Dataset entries
────────────────────

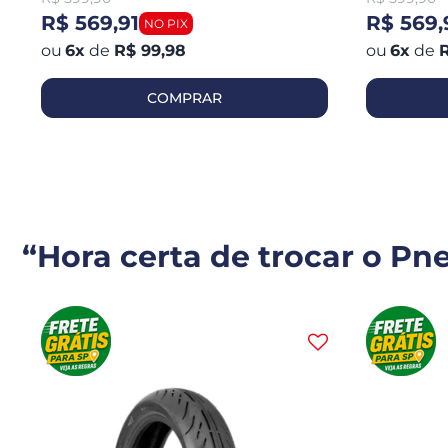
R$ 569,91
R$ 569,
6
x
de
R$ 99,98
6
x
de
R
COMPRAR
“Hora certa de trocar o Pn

────────────────────

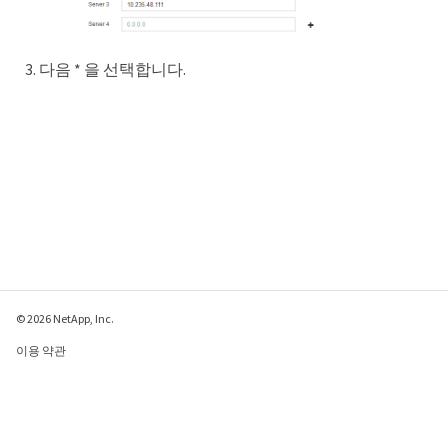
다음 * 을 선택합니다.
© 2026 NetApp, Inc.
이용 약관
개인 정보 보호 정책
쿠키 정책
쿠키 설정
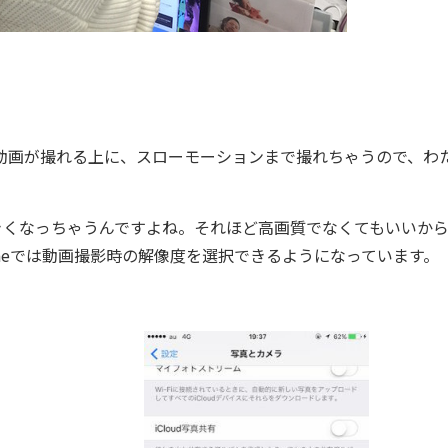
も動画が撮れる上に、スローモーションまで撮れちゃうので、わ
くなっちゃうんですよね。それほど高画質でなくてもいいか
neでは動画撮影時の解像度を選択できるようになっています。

────────────────────

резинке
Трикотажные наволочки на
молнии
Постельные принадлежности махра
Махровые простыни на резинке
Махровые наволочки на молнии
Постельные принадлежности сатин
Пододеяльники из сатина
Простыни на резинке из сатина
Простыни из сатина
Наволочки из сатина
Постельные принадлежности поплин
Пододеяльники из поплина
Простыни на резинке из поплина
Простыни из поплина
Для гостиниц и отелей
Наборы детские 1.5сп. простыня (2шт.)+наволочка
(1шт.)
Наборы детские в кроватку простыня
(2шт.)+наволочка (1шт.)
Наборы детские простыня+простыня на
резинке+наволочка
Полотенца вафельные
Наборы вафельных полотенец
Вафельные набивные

────────────────────

→ **Work to be completed**: In the entries above, the lines between the one holding "Простыни из поплина" and the one holding "Вафельные набивные", inclusive, are to be printed exactly as written, and those alone.

→ **Task solution**:
Простыни из поплина
Для гостиниц и отелей
Наборы детские 1.5сп. простыня (2шт.)+наволочка
(1шт.)
Наборы детские в кроватку простыня
(2шт.)+наволочка (1шт.)
Наборы детские простыня+простыня на
резинке+наволочка
Полотенца вафельные
Наборы вафельных полотенец
Вафельные набивные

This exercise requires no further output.